[MD] chariotness
Carl Thames
cthames at centurytel.net
Mon Jan 10 17:57:23 PST 2011
----- Original Message -----
From: "MarshaV" <valkyr at att.net>
To: <moq_discuss at moqtalk.org>
Sent: Monday, January 10, 2011 10:11 AM
Subject: Re: [MD] chariotness
>
> Greetings,
>
> I do not have access to television or cable programming. I am sorry for
> the use of the phrase "mental illness". A metaphysical interest seems a
> noble pursuit in light of the craziness that is the state of this country.
>
> Marsha
Don't worry about it. As a person who has been diagnosed with a mental
illness, it doesn't bother me. Part of the process of getting better
involved coming to grips with the existence of the problem. (Major
Depression, plus a couple of personality disorders.) It's like alcoholism;
it don't get better until you realize it's a problem. In my case, I spent 6
years denying that I had a problem. It wasn't all that bad until I was
diagnosed, then I spent the next two weeks on the couch wishing like mad
that I had enough energy to walk into the bathroom to urinate. The doctors
then started me on the anti-depressant roulette, where they try different
ones to figure out if any of them are going to help. The only thing they
did for me, other than one brief psychotic episode, (which I KNEW was caused
by the meds, so I stopped taking them) was to leave me with an apparently
permanent tic in my left eye. They never elevated my mood, although they
did stop them from reaching some of the depths. Personally, I feel like
they took a depressive episode and made it chronic, and there is some
validation of that in the literature, but there isn't much I can do about
it.
As for observing the craziness that is the state of this country, you're
right. Debating almost anything philosophical is preferrable to trying to
make sense out of Bernake's economic approach. (Q: Why are there
astrologers? A: To make economists look better.)

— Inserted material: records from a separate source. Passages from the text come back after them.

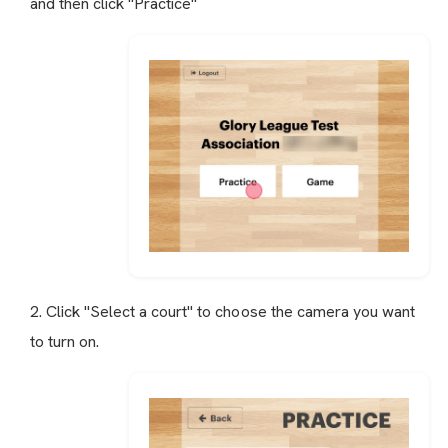
and then click "Practice"
2. Click "Select a court" to choose the camera you want
to turn on.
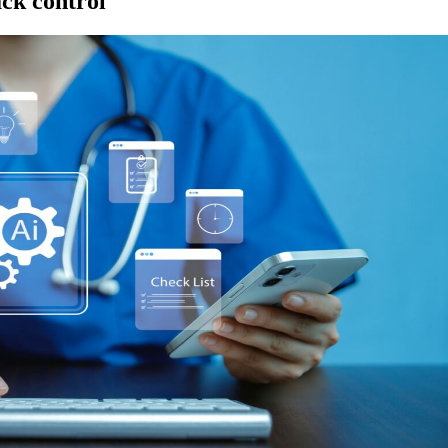
ack control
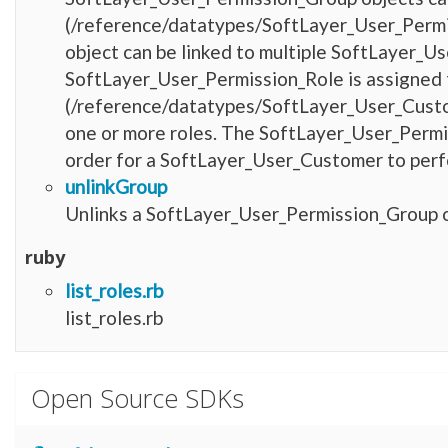
(/reference/datatypes/SoftLayer_User_Permi
object can be linked to multiple SoftLayer_U
SoftLayer_User_Permission_Role is assigned
(/reference/datatypes/SoftLayer_User_Custo
one or more roles. The SoftLayer_User_Permis
order for a SoftLayer_User_Customer to perfo
unlinkGroup
Unlinks a SoftLayer_User_Permission_Group ob
ruby
list_roles.rb
list_roles.rb
Open Source SDKs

The practical implications of it is that I don't have nearly the focus and
concentration I used to have. At one time I qualified for Mensa, and now
feel that if I had to re-take the test, I would probably get drool on it. I
know the Buddist's believe that if you lose your mind you haven't lost much,
but I do miss it. When I could read something once and have it, now I have
to go back over it and over it. I take a cest la vie attitude toward it,
(mostly because it's either that or sit around moaning about what I've lost)

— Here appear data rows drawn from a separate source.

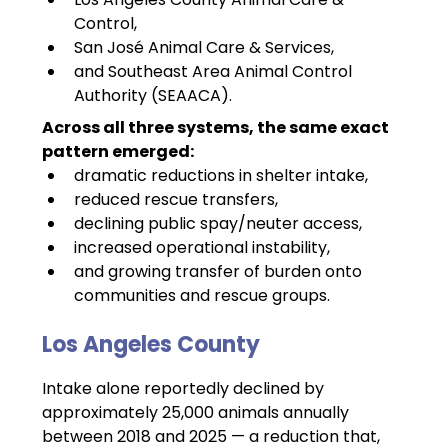
Control,
San José Animal Care & Services,
and Southeast Area Animal Control 
Authority (SEAACA).
Across all three systems, the same exact 
pattern emerged:
dramatic reductions in shelter intake,
reduced rescue transfers,
declining public spay/neuter access,
increased operational instability,
and growing transfer of burden onto 
communities and rescue groups.
Los Angeles County 
Intake alone reportedly declined by 
approximately 25,000 animals annually 
between 2018 and 2025 — a reduction that,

and try to get on with it. I am back in school now. Vocational
Rehabilitation is paying for a Master's Degree, and I'm letting them. <G>
I'm going for Counseling, because I've always been good at it, so I thought
I would try to turn it into a paying gig. Not nearly as well paying as
Nuclear Engineering, but to me, much more satisfying. :-)

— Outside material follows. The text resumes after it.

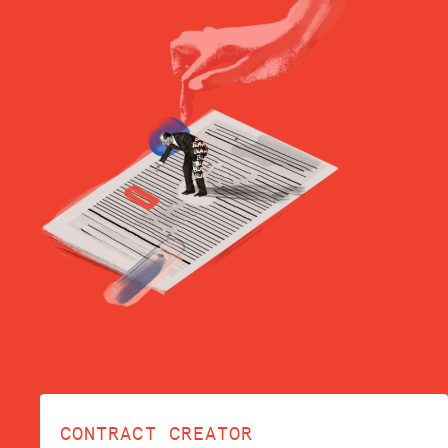
CONTRACT CREATOR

Of interest, another side effect of the anti-depressants seems to be a
dimming down of my creative ability. It's still there, but it's not
constant like it used to be. I still like obscure facts and weird
associations, and love philosophy, although I'm amazingly ignorant of the
major players. I know what a Categorical Imperitive is, but I'm not sure I
know the difference between existentialist and pragmatist thought. Should
they be seperate "schools" or not? Anyway, enough for now.